If it does what it is supposed to do -- run at high speeds undeterred by sandbars, crocodile-infested mudflats and even marshy hippo haunts -- the boat could revolutionize transport on the 2,900-mile-long Congo. Forget lazy steamers struggling for two weeks to ports upstream; airboats could cut the journey to a day or two and go where no steamer has gone before.
"I can see 50 airboats here one day, maybe 100," says Mr. Eon.
It is possible, seeing as how the two regular Congo riverboats, run by the bankrupt government of Zaire, haven't run at all in five months. But whether anyone sees this as a chance to invest in an airboat fleet is uncertain. This boat has been bought -- assuming a successful shakedown cruise -- by a quasi-public Congolese-French company called Gas Congo, formed by a retired French oil worker with Congo connections. It paid about $550,000, including shipping, and will use the boat for purposes no one is eager to explain. But the Congolese government is broke, and Zaire, across the river, is not only broke but on the brink of anarchy.
Such conjectural matters are premature for, at the moment, the world's largest airboat has yet to prove its Congo mettle. It has been tied up at a shabby Congolese government dock awaiting a few essentials, like another engine. And fuel.
The extra engine is necessary because, in a brief test voyage, the two 454-cubic-inch engines that drive the boat's stern-mounted airplane propellers proved inadequate to push the boat more than about 15 miles per hour. That is short of the 45 mph prophesied, and too slow to hop over sandbars.
As for fuel, the world's biggest airboat requires high-octane gasoline, and its test voyage seems to have burned up the Congo's entire supply. Everything in this desultory nation of 2 1/2 million seems to run on regular, if at all. The Congolese government, apparently on orders from on high, has sent its minions out searching for premium. But the quest for high-test has thus far produced low rewards.
The thirtysomething Mr. Eon acknowledges these and other problems as he takes a visitor on a tour of his aluminum-hulled monster. It is a day of stupendous heat, when sweat cascades from every pore and even Mr. Eon's modish crew cut has given up and fallen over, plastered to his head. The airboat has no windows and no air conditioning. Mr. Eon makes sawing motions to indicate the solution to this problem: Windows will be cut into the Plexiglas cabin.

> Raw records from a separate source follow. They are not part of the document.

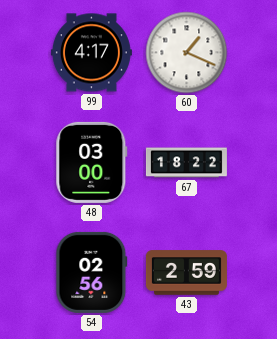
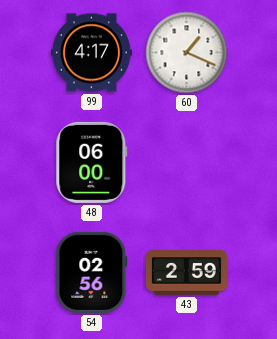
48: 03:00 -> 06:00
67: 18:22 -> none
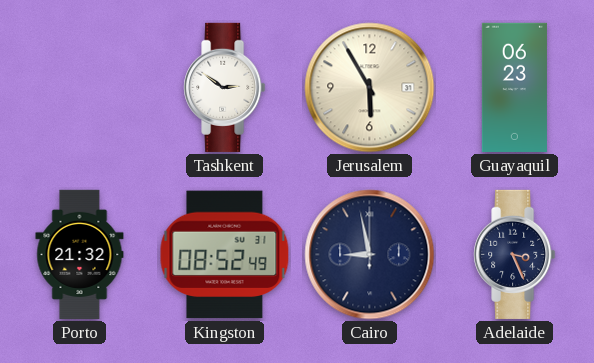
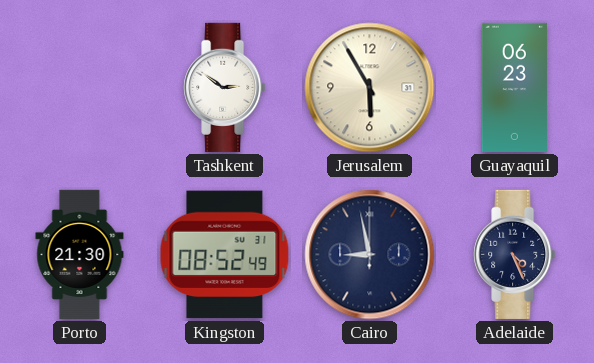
Porto: 21:32 -> 21:30
Adelaide: 3:26 -> 4:26
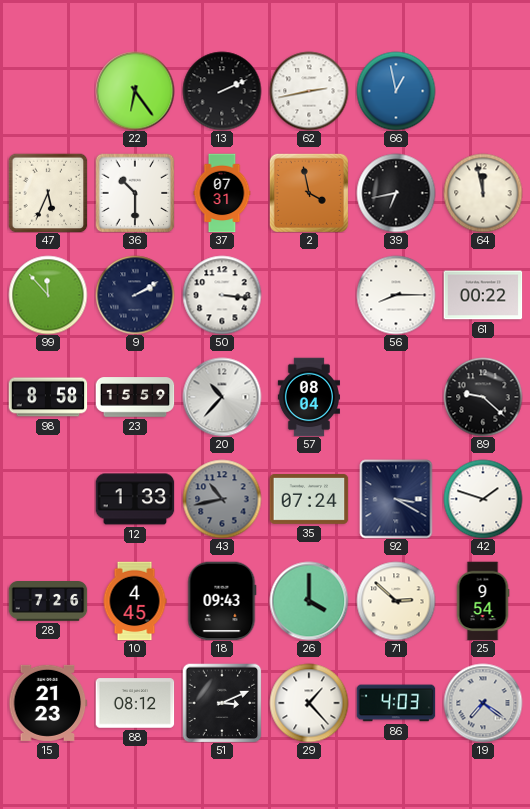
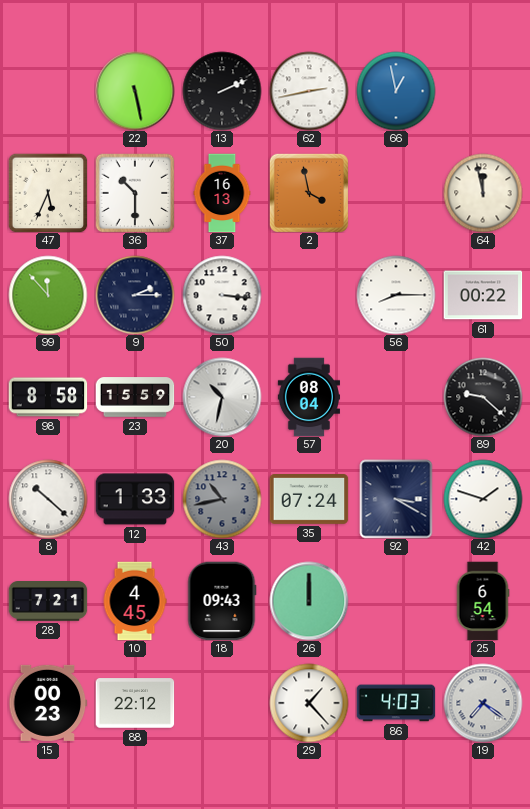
22: 6:24 -> 5:28
37: 07:31 -> 16:13
39: 6:43 -> none
9: 2:10 -> 2:15
20: 10:37 -> 10:32
8: none -> 10:22
28: 7:26 -> 7:21
26: 4:00 -> 12:00
71: 2:52 -> none
25: 9:54 -> 6:54
15: 21:23 -> 00:23
88: 08:12 -> 22:12
51: 3:11 -> none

When? Mr. Eon shrugs. "Soon."
Nothing can happen soon enough for Mr. Causey, co-owner of Diamondback Airboats, Cocoa, Fla. One evening, in the downstairs bar of the Hotel M'Bamou Palace, Mr. Causey is still trying to figure out how he got talked into coming here. His idea of adventure is a long weekend at the Miami boat show trying to sell a few of his own airboats. His company cranks out 50 to 100 of them a year, mostly for frog hunters and swamp stompers. He has never before set foot outside the U.S.

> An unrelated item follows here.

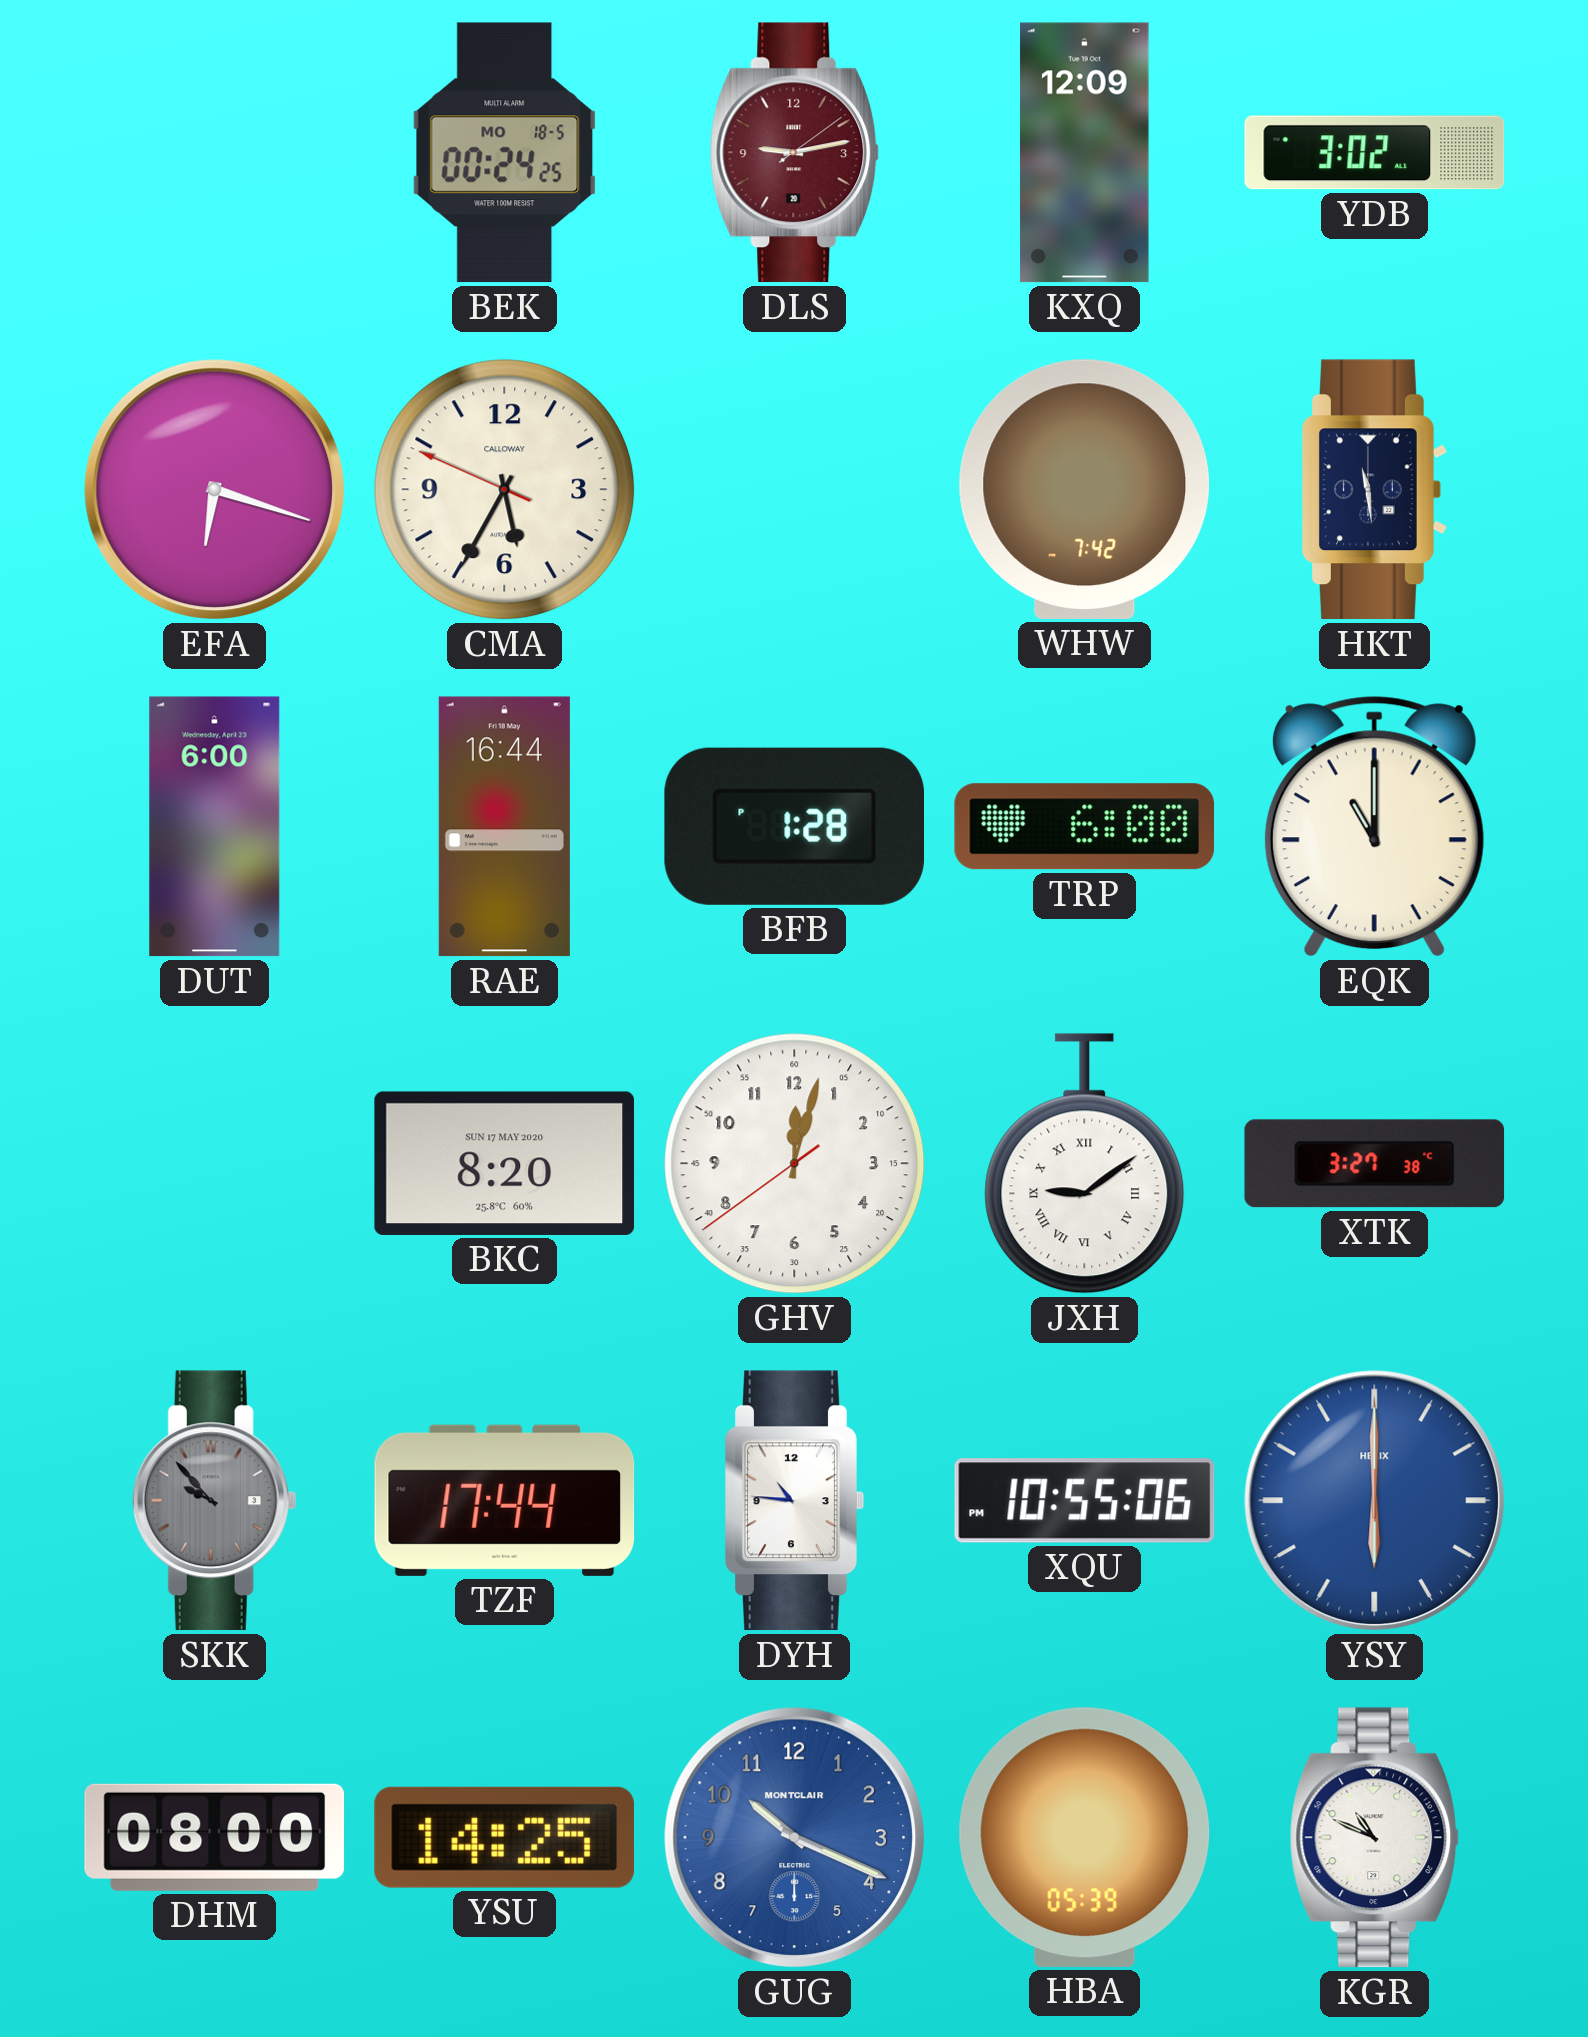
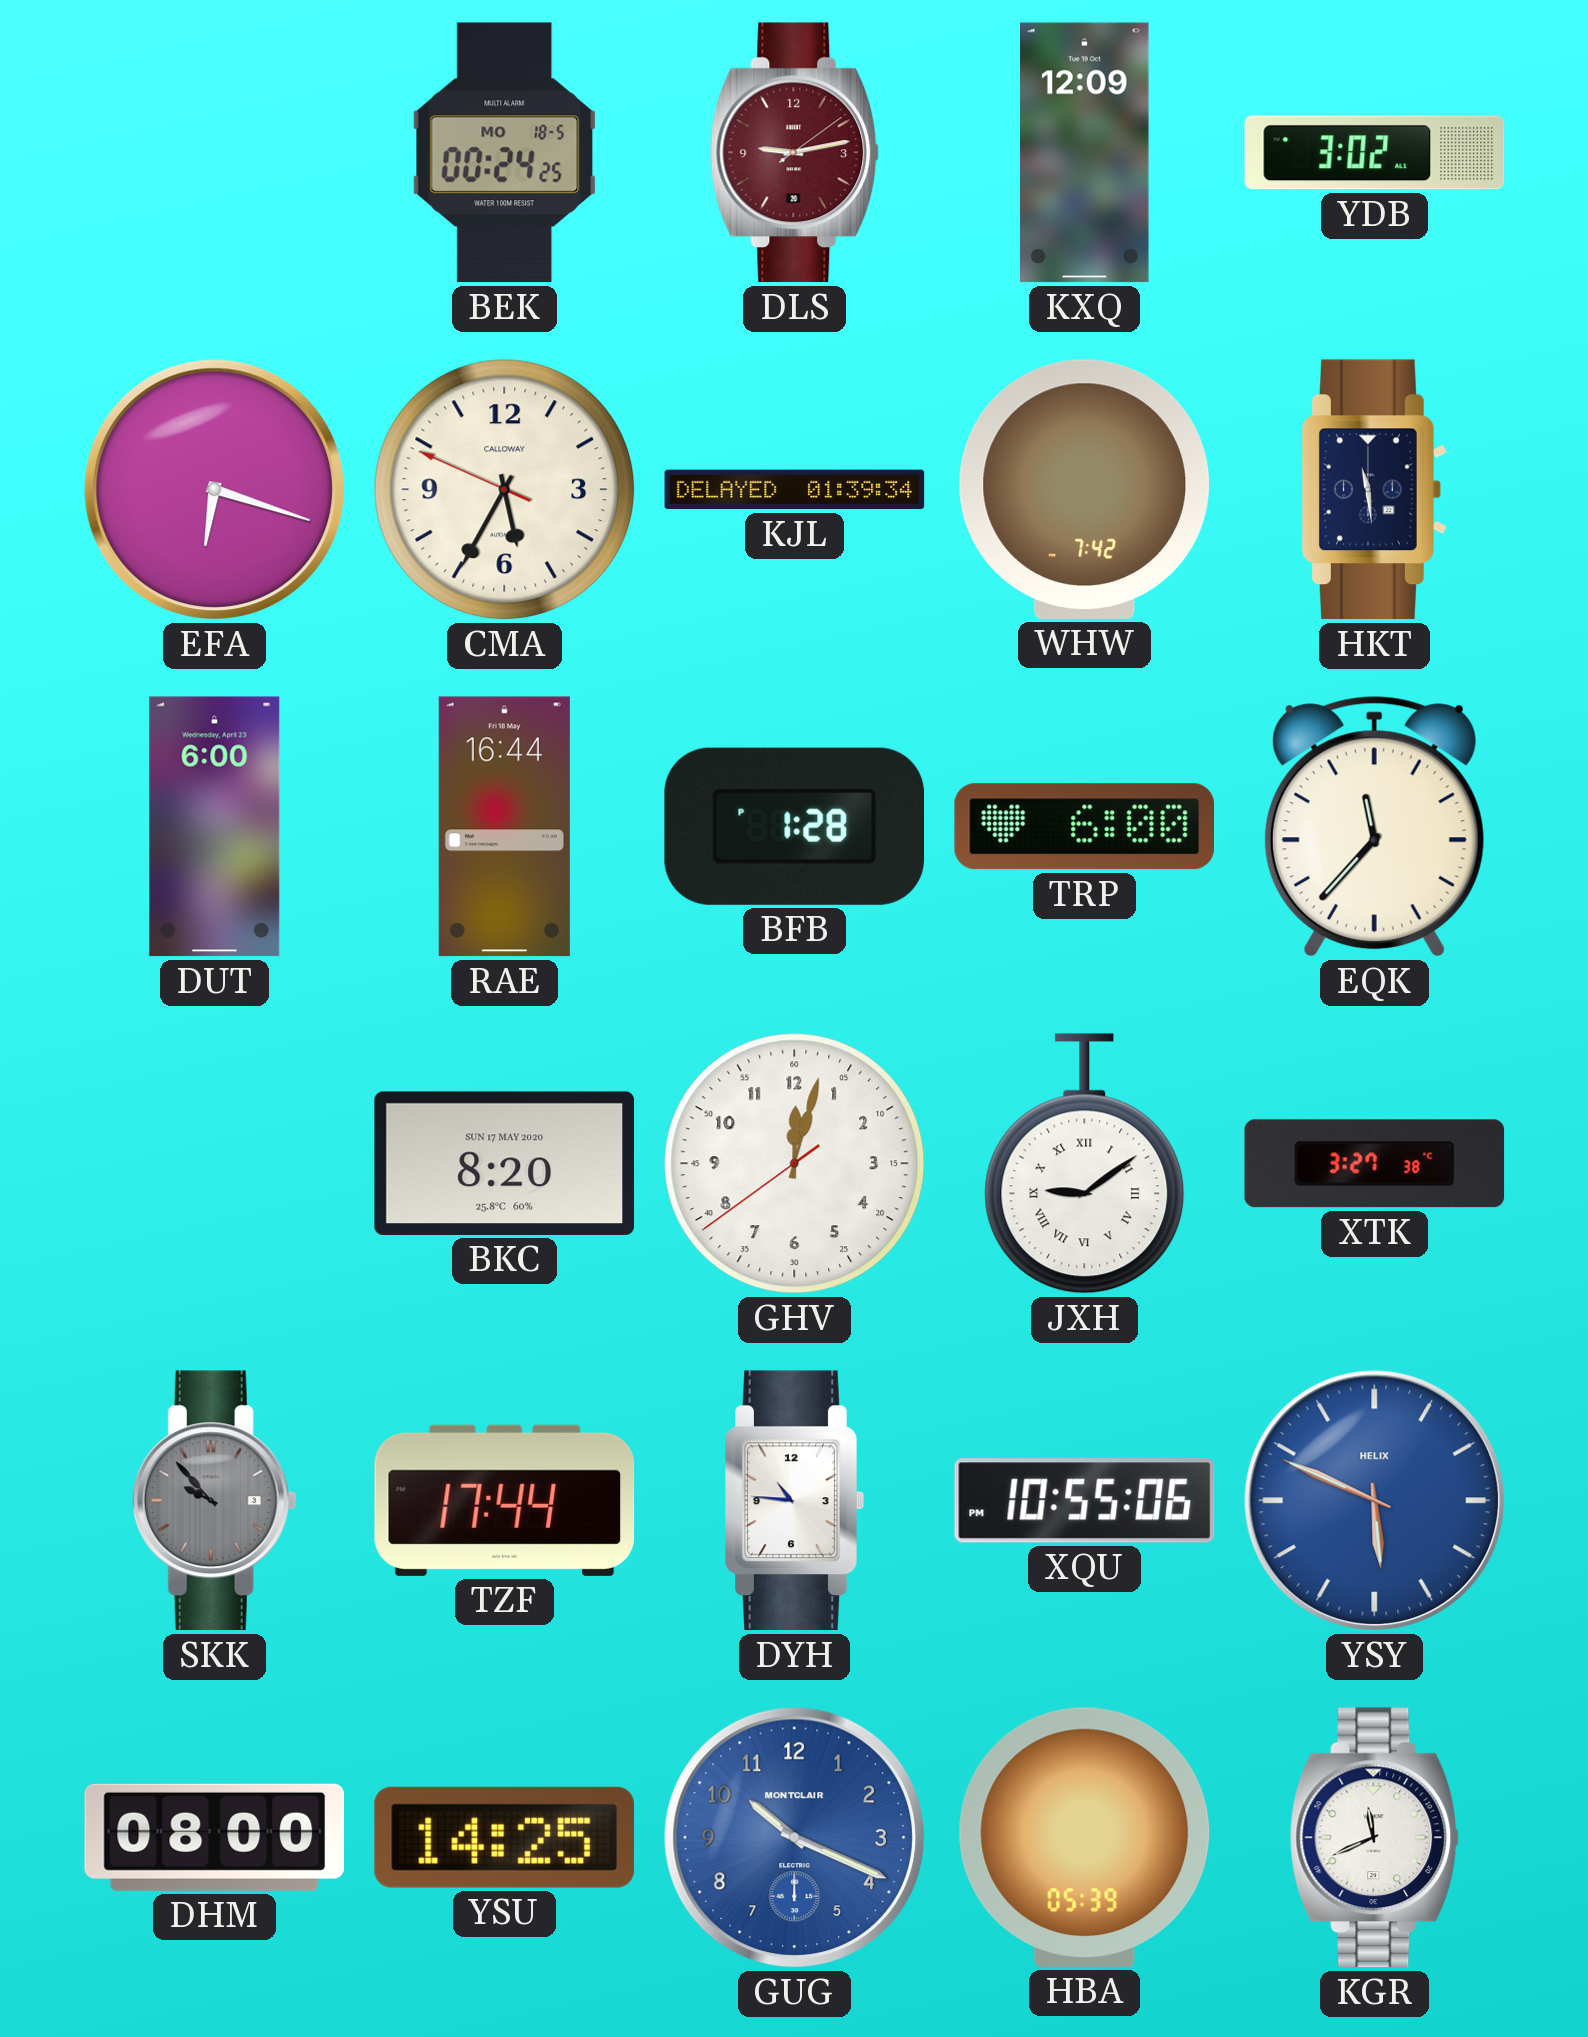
KJL: none -> 01:39
EQK: 11:00 -> 11:37
YSY: 6:00 -> 5:49
KGR: 10:49 -> 11:41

Now, he sits with Mr. Eon and a gaggle of French technicians drinking big green bottles of Ngok, Congo's answer to Budweiser, and feeling left out. The French crew speaks little English, and Mr. Causey has just learned his first French word, "bonjour." He is working on "monsieur."
The language barrier makes things tricky. As supplier of the airboat's engines, Mr. Causey is responsible for strapping on the third engine. He needs now and then to communicate. "They told me I'd have an interpreter and a body guard," he says. "I ain't seen either one."
Mr. Causey has been in the French-speaking Congo for about a week. The third engine has been air-freighted from the U.S. but seems to be lost in transit, along with other vital parts. He can't get the phones to work, and when he does he can't speak to the people on the other end. Everything on every menu is in French and unrecognizable. He has lost 10 pounds; he is dying for some cheese sticks.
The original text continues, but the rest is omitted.